Pizzo a commercianti e piazze di spaccio: 5 arresti nel Napoletano

Sono finiti in carcere 5 soggetti ritenuti affiliati al clan "Rea-Veneruso", attivo tra Casalnuovo e Volla

Si presentavano come appartenenti al clan e pretendevano il pizzo dai commercianti. Ma c’è chi si è ribellato alle loro richieste estorsive e li ha denunciati. All’alba di oggi è scattato il blitz dei carabinieri che ha portato alla cattura di cinque soggetti ritenuti affiliati e contigui al clan “Rea-Veneruso”, gruppo camorristico attivo nel Napoletano, tra i comuni di Volla e Casalnuovo. I militari dell’Arma hanno dato esecuzione a un’ordinanza di custodia cautelare in carcere emessa dal Giudice per le indagini preliminari del Tribunale di Napoli, su richiesta della locale Direzione Distrettuale Antimafia.
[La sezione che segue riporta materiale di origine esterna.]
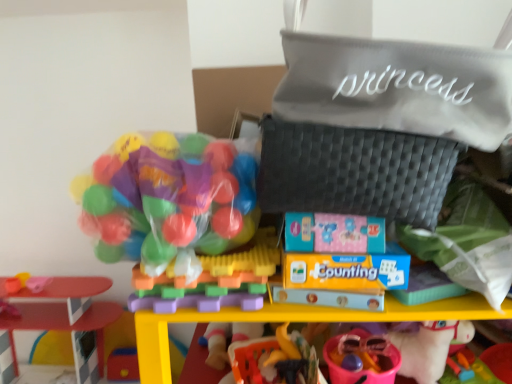 What do you see at coordinates (212, 281) in the screenshot?
I see `translucent plastic balls at center, the 3th toy positioned from the left` at bounding box center [212, 281].

Where is `translucent plastic balls at center, acting as the third toy starting from the right`? This screenshot has width=512, height=384. translucent plastic balls at center, acting as the third toy starting from the right is located at coordinates (212, 281).

What do you see at coordinates (168, 201) in the screenshot?
I see `translucent plastic balls at upper left, which ranks as the 2th toy in left-to-right order` at bounding box center [168, 201].

Where is `rubber duck at lower center, which appears as the second toy when viewed from the right`? The image size is (512, 384). rubber duck at lower center, which appears as the second toy when viewed from the right is located at coordinates (272, 358).

Looking at this image, does translucent plastic balls at upper left, which ranks as the 2th toy in left-to-right order, have a greater height compared to smooth plastic table at left, acting as the fifth toy starting from the right?

No.

The height and width of the screenshot is (384, 512). I want to click on the 4th toy positioned above the smooth plastic table at left, which is counted as the first toy, starting from the left (from the image's perspective), so 168,201.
Gli indagati sono ritenuti responsabili a vario titolo di estorsione e tentata estorsione aggravata dal metodo mafioso. Servizi di osservazione, pedinamento e controllo, individuazioni fotografiche e l’escussione di persone informate sui fatti hanno permesso di documentare le condotte criminose. Le indagini, eseguite dai carabinieri del Nucleo investigativo di Castello di Cisterna sotto il coordinamento della Dda partenopea, hanno consentito di accertare che gli arrestati non esigevano il pizzo solo dai commercianti. Per affermare il controllo del territorio, volevano imporre la tangente anche sulle attività di spaccio di sostanze stupefacenti.